To date, DESTINY-Breast12 is, to our knowledge, the largest prospective study to report on intracranial activity of T-DXd in patients with HER2 + MBC and baseline BMs. In patients with baseline BMs, 12-month CNS-PFS rate was 58.9% (95% CI 51.9–65.3), with 57.8% (95% CI 48.2–66.1) and 60.1% (95% CI 49.2–69.4) in patients with stable and active BMs, respectively. The confirmed CNS-ORR for these patients was 71.7% (95% CI 64.2–79.3) and 79.2% (95% CI 70.2–88.3) and 62.3% (95% CI 50.1–74.5) in patients with stable and active BMs, respectively20. Compared to DESTINY-Breast12, the efficacy of T-DXd in our study was lower. Several factors may account for the differing outcomes, including the later lines of T-DXd treatment (with a median prior 1 line in DESTINY-Breast12 vs. 6 in our study), the prior use of TKIs (6.5% in DESTINY-Breast12 vs. 100% in our study), a greater tumor burden, and more rapid disease progression.

The adverse reaction profile of T-DXd patients was consistent with that in previous reports, and the incidence of grade 3 or higher neutropenia was similar to that in previous reports. The use of prophylactic triple antiemetics resulted in no grade 3 nausea/vomiting, and the incidence of ILD/pneumonia was relatively low, with no grade 2–5 events.

This study has several limitations. This was a retrospective and single-center study. T-DXd was only approved in China in 2023 and has not yet been included in the national reimbursement list during the period of our study, thus limiting its availability. Furthermore, patients with leptomeningeal metastasis were excluded.
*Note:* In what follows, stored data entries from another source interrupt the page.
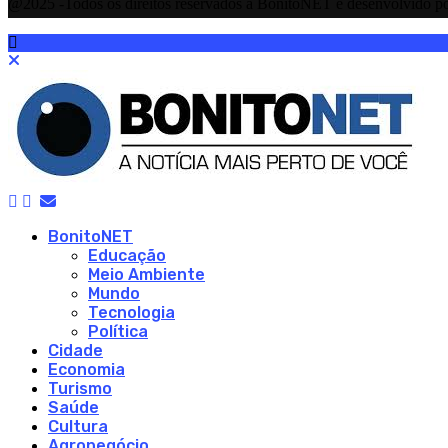
@2025 -Todos os direitos reservados à BonitoNET e desenvolvido p
BonitoNET
Educação
Meio Ambiente
Mundo
Tecnologia
Política
Cidade
Economia
Turismo
Saúde
Cultura
Agronegócio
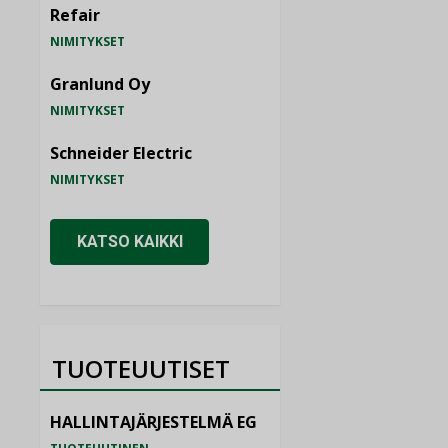
Refair
NIMITYKSET
Granlund Oy
NIMITYKSET
Schneider Electric
NIMITYKSET
KATSO KAIKKI
TUOTEUUTISET
HALLINTAJÄRJESTELMÄ EG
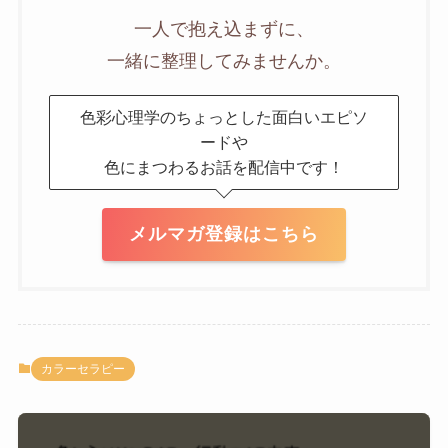
一人で抱え込まずに、
一緒に整理してみませんか。
色彩心理学のちょっとした面白いエピソ
ードや
色にまつわるお話を配信中です！
メルマガ登録はこちら
カラーセラピー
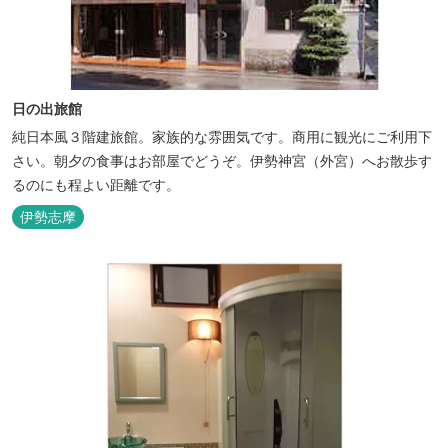
日の出旅館
純日本風３階建旅館。家族的な雰囲気です。商用に観光にご利用下
さい。朝夕の食事はお部屋でどうぞ。伊勢神宮（外宮）へお散歩す
るのにも程よい距離です。
伊勢志摩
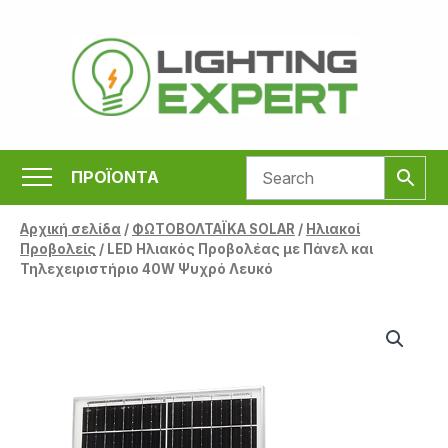
Μετάβαση
στο
περιεχόμενο
ΠΡΟΪΟΝΤΑ
Αρχική σελίδα
/
ΦΩΤΟΒΟΛΤΑΪΚΑ SOLAR
/
Ηλιακοί
Προβολείς
/ LED Ηλιακός Προβολέας με Πάνελ και
Τηλεχειριστήριο 40W Ψυχρό Λευκό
As a result, the sample size was relatively small, patient selection bias and significant differences in patients’ prior treatments existed, and the follow-up time was short. However, this study is the first to provide preliminary data on the efficacy and safety of T-DXd in treating patients with active/stable BMs who have progressed on pyrotinib, offering insights into the inevitable challenges faced in clinical practice. T-DXd has now become a standard second-line treatment around the world including China. However, pyrotinib-based treatment is currently the standard first-line or second-line therapy in China. Therefore, evaluating the efficacy and safety of T-DXd in patients with BMs following pyrotinib progression continues to hold important clinical significance.

Conclusions

The preliminary data in this study suggest that in clinical practice in China, T-DXd is an optional treatment for patients with active/stable BMs who have progressed on pyrotinib. However, further studies are needed to determine its efficacy and the best treatment sequence for these patients.